**Exercise description:** Copy out each line of the data holding "monde".

[Dataset entries]
|---|
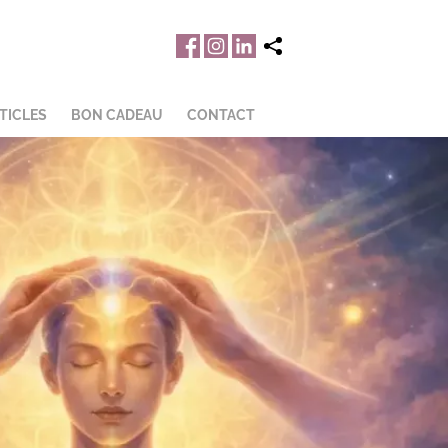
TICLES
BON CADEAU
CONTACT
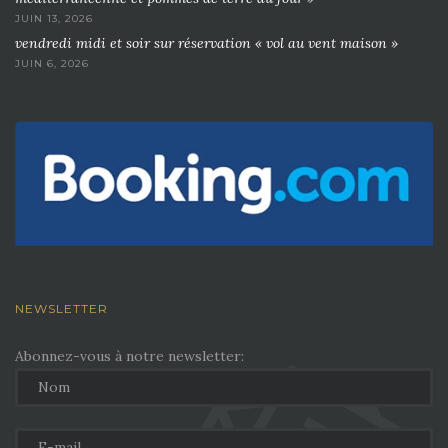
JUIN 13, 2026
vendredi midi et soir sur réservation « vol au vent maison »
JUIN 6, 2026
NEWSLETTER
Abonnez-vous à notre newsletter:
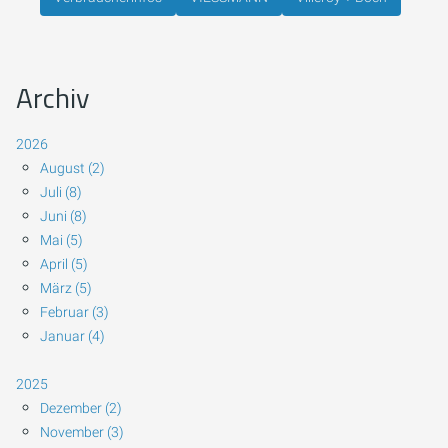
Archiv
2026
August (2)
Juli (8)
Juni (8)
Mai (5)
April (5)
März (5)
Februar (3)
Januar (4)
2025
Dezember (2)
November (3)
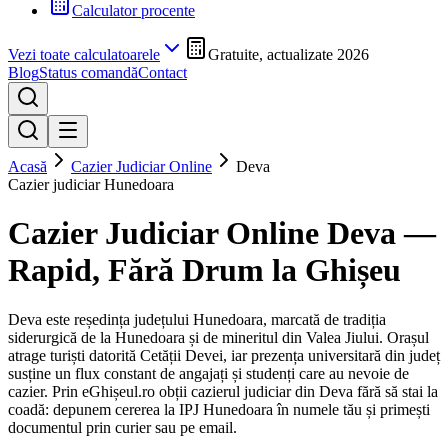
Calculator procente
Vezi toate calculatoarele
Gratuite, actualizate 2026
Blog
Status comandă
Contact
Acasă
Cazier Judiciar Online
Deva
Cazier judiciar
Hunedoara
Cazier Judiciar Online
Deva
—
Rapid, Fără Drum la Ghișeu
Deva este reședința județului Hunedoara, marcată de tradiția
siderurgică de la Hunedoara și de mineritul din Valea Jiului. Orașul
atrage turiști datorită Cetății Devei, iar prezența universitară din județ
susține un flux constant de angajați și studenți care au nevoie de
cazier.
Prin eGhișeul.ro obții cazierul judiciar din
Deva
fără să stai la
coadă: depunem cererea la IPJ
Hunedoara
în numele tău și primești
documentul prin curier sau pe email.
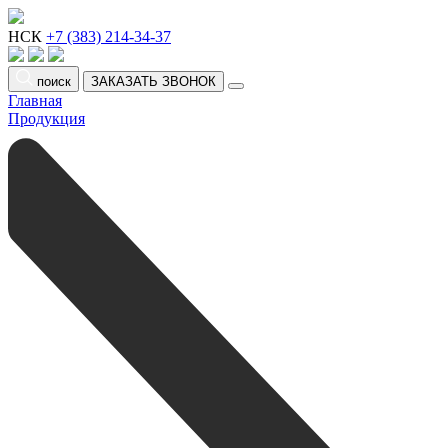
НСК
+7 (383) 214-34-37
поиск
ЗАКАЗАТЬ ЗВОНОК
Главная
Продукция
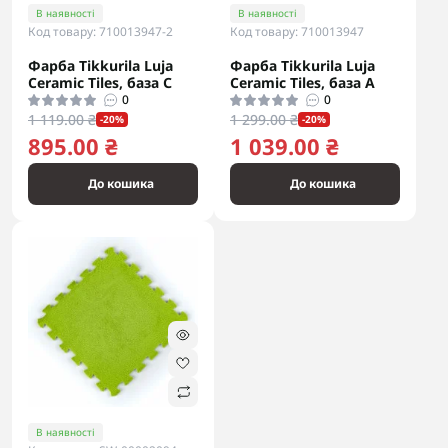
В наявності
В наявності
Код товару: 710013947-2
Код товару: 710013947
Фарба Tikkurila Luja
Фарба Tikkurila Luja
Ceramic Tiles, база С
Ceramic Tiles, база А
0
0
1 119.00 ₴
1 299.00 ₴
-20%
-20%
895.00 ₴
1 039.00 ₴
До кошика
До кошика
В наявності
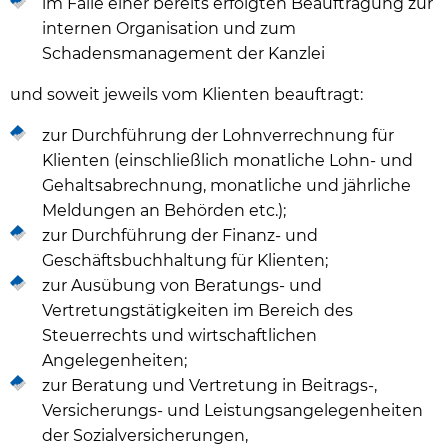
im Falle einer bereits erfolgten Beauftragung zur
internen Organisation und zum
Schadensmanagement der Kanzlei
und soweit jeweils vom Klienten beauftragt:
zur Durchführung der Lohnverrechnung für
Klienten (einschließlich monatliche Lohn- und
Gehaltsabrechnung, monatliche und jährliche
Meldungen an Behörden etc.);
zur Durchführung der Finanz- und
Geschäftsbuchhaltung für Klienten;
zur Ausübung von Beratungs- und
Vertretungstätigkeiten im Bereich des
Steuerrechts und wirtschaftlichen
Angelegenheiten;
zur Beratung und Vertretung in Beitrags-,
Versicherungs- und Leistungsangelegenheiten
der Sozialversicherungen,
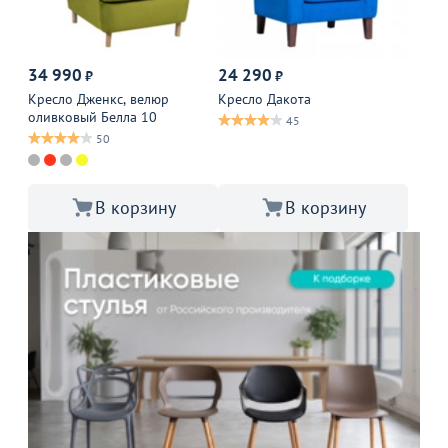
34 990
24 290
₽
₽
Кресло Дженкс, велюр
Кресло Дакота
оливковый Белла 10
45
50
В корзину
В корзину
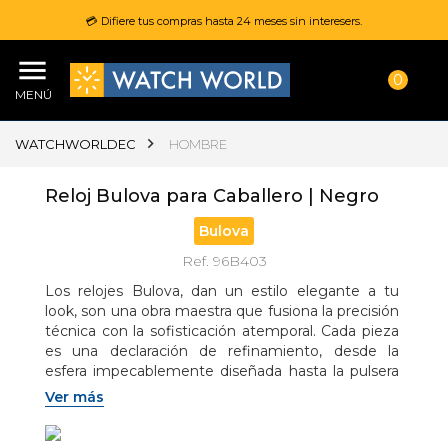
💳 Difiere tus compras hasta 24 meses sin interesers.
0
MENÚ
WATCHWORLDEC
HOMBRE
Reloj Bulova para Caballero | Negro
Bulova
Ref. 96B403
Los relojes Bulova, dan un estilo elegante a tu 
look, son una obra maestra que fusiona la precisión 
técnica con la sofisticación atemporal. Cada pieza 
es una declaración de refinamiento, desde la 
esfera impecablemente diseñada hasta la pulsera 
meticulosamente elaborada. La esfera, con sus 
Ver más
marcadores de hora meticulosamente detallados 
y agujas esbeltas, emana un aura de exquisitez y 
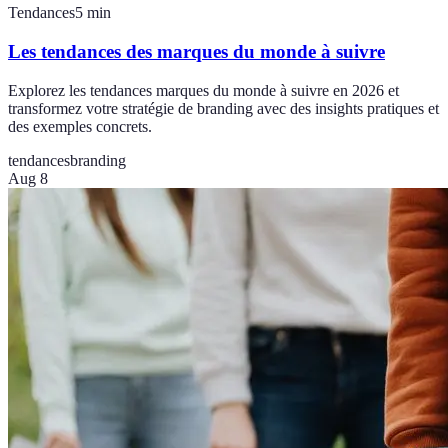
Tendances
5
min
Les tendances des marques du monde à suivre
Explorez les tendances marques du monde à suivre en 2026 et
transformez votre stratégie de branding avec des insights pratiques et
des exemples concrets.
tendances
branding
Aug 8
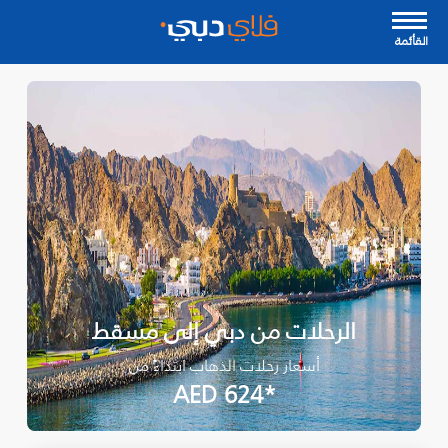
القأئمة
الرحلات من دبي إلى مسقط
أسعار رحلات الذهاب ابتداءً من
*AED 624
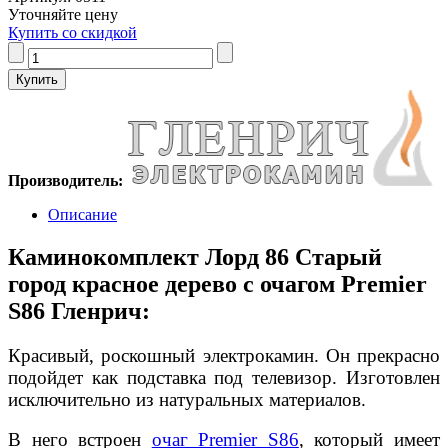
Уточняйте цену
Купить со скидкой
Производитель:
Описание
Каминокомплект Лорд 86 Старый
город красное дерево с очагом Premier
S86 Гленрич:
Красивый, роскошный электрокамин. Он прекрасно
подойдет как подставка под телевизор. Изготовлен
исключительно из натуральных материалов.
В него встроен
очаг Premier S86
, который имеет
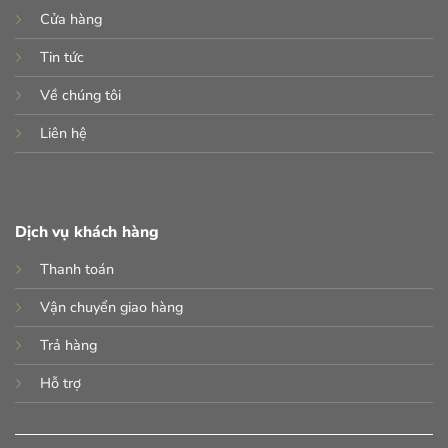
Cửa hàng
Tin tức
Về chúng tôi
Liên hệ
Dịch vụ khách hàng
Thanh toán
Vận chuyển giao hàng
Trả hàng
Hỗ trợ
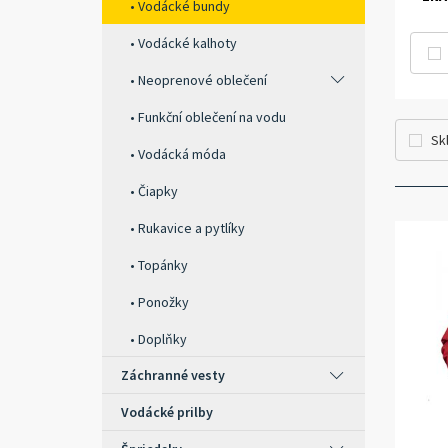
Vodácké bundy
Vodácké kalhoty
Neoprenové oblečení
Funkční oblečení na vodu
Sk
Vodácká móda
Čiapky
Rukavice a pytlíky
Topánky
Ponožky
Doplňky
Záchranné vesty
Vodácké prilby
|---|
**Your response:**
Les tendances des marques du monde à suivre
Explorez les tendances marques du monde à suivre en 2026 et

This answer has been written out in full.